Navigation Pro comprises an integrated real-time navigation system incorporating features specific to electric vehicles, such as accurate range estimations, low power alerts and charge station location and routing. Smart settings works with the intelligent key FOB to allow the vehicle to automatically recognize the approaching driver and configure itself to their preferences, including seat position, climate settings, and call list contacts. Jaguars, second generation advanced head up display helps keep your focus on the road with crystal clear information and prompts projected onto the windscreen. The all new Jaguar eye base Jaguar electrifies.

00:26:40

So they didn't include anything about uh, GI and continuous integration, but uh, I always imagined us making a marketing video that was just for engineers, but we never ended up doing that. There are a couple of lessons that we've learned, uh, throughout our journey, uh, and specifically the difference between a true strategy and a set of objectives. And that is a strategy needs to make you more competitive in the marketplace.
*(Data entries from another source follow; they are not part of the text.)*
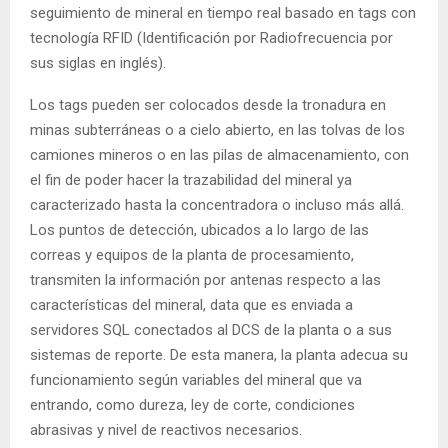
seguimiento de mineral en tiempo real basado en tags con
tecnología RFID (Identificación por Radiofrecuencia por
sus siglas en inglés).
Los tags pueden ser colocados desde la tronadura en
minas subterráneas o a cielo abierto, en las tolvas de los
camiones mineros o en las pilas de almacenamiento, con
el fin de poder hacer la trazabilidad del mineral ya
caracterizado hasta la concentradora o incluso más allá.
Los puntos de detección, ubicados a lo largo de las
correas y equipos de la planta de procesamiento,
transmiten la información por antenas respecto a las
características del mineral, data que es enviada a
servidores SQL conectados al DCS de la planta o a sus
sistemas de reporte. De esta manera, la planta adecua su
funcionamiento según variables del mineral que va
entrando, como dureza, ley de corte, condiciones
abrasivas y nivel de reactivos necesarios.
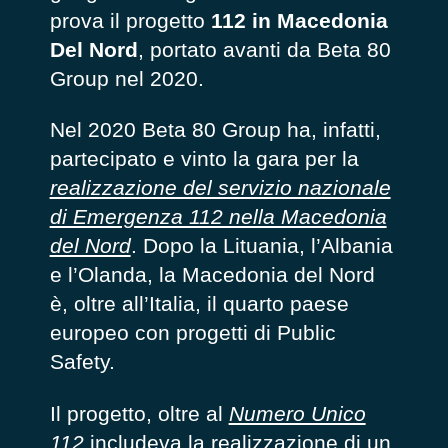
prova il progetto
112 in Macedonia
Del Nord
, portato avanti da Beta 80
Group nel 2020.
Nel 2020 Beta 80 Group ha, infatti,
partecipato e vinto la gara per la
realizzazione del servizio nazionale
di Emergenza 112 nella Macedonia
del Nord
. Dopo la Lituania, l’Albania
e l’Olanda, la Macedonia del Nord
è, oltre all’Italia, il quarto paese
europeo con progetti di Public
Safety.
Il progetto, oltre al
Numero Unico
112
includeva la realizzazione di un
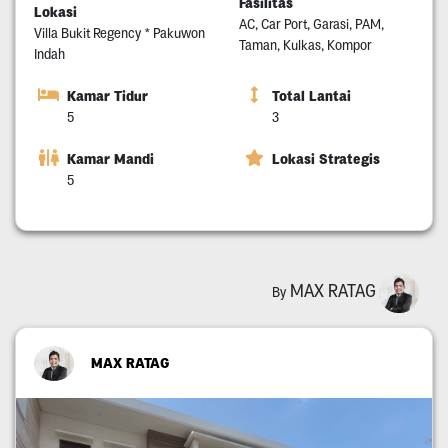
Fasilitas
Lokasi
AC, Car Port, Garasi, PAM,
Villa Bukit Regency * Pakuwon
Taman, Kulkas, Kompor
Indah
Kamar Tidur
Total Lantai
5
3
Kamar Mandi
Lokasi Strategis
5
MAX RATAG
By
MAX RATAG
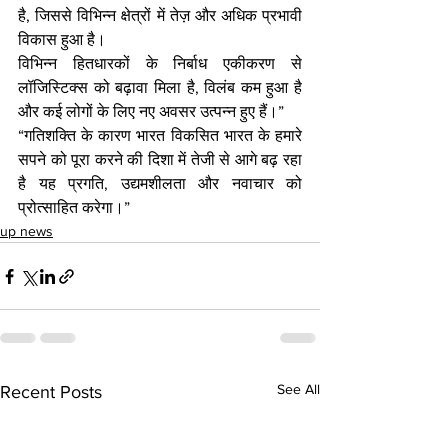
है, जिससे विभिन्न क्षेत्रों में तेज़ और अधिक प्रभावी 
विकास हुआ है।
विभिन्न हितधारकों के निर्बाध एकीकरण से 
लॉजिस्टिक्स को बढ़ावा मिला है, विलंब कम हुआ है 
और कई लोगों के लिए नए अवसर उत्पन्‍न हुए हैं।”
“गतिशक्ति के कारण भारत विकसित भारत के हमारे 
सपने को पूरा करने की दिशा में तेजी से आगे बढ़ रहा 
है यह प्रगति, उद्यमशीलता और नवाचार को 
प्रोत्साहित करेगा।”
up news
See All
Recent Posts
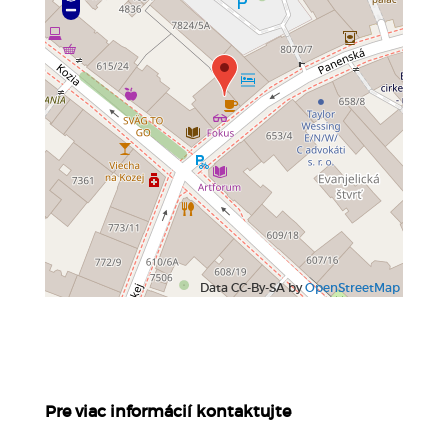
Data CC-By-SA by
OpenStreetMap
Pre viac informácií kontaktujte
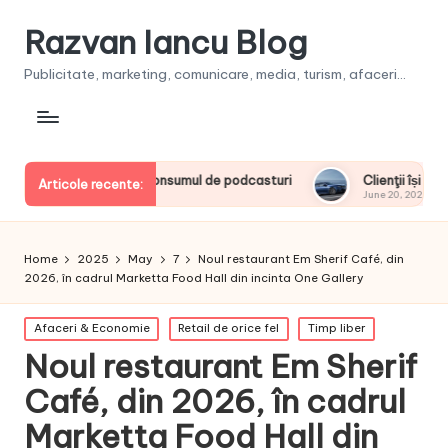
Razvan Iancu Blog
Publicitate, marketing, comunicare, media, turism, afaceri...
europeni la consumul de podcasturi
Clienţii își vor putea con
Articole recente:
June 20, 2026
Home
2025
May
7
Noul restaurant Em Sherif Café, din
2026, în cadrul Marketta Food Hall din incinta One Gallery
Posted
Afaceri & Economie
Retail de orice fel
Timp liber
in
Noul restaurant Em Sherif
Café, din 2026, în cadrul
Marketta Food Hall din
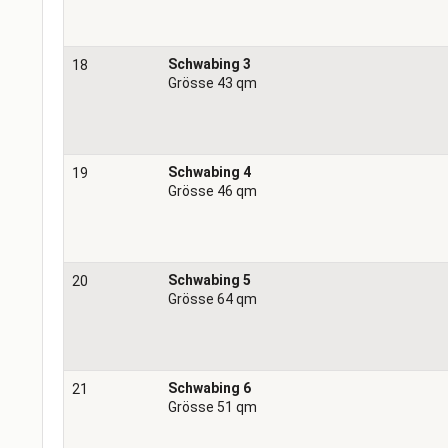
Schwabing 3
18
Grösse 43 qm
Schwabing 4
19
Grösse 46 qm
Schwabing 5
20
Grösse 64 qm
Schwabing 6
21
Grösse 51 qm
The fact that we went with continuous build, we went from about 26 builds of our Linux distribution per day to 700, excuse me, 26 builds per year to 700 times per day. A allowed us to springboard the ability to iterate quicker. And when we took some of the complexity off of our build system, we knew we were ahead of our competition because we made everything simpler to allow throughput to excel. We learned that principle-based software delivery can sometimes mean uncomfortable and conflicting opinions. Excuse me. Without the principles, you didn't have any foundations for how you were actually going to carry out your change. We learned that democracy isn't always the best approach. This was interesting. The reason why your company is in the situation that it's in is because the majority hasn't advocated for the change in the past. So sometimes if you poll everybody on what you should do, that may actually be the wrong answer. What's important is to show up with data, to show up with evidence, and to show up with working and proven software.

00:28:25

We learned that there were no wasted experiments. Specifically the idea of continuous experimentation allows us to deliver software over the air in which we're essentially removing all ability for the technicians to have to do any dealership updates anymore. We learned that when you articulate the why and you talk specifically about why making an investment in the process is important, you can use raw numbers on what has happened historically to help make your case. We learned that if you lead with focus, sometimes laser focus on small batches and you provide positivity and transparency to everyone that wins during battle. We also learn that acquiring sponsors and acquiring and acquiring sponsors, excuse me, and partners that specifically are there to help you with your vision, will help tremendously throughout your journey. There still are things that we need help with. We currently still have problems we don't know yet exist that we need help to solve. We also still are recruiting for attitudes of continuous improvement. We would also love to hear about your challenges, any of your problems with your transformations and your overall DevOps journey. Thank you for your guys' time. Thank you for listening and enjoy the rest of your conference.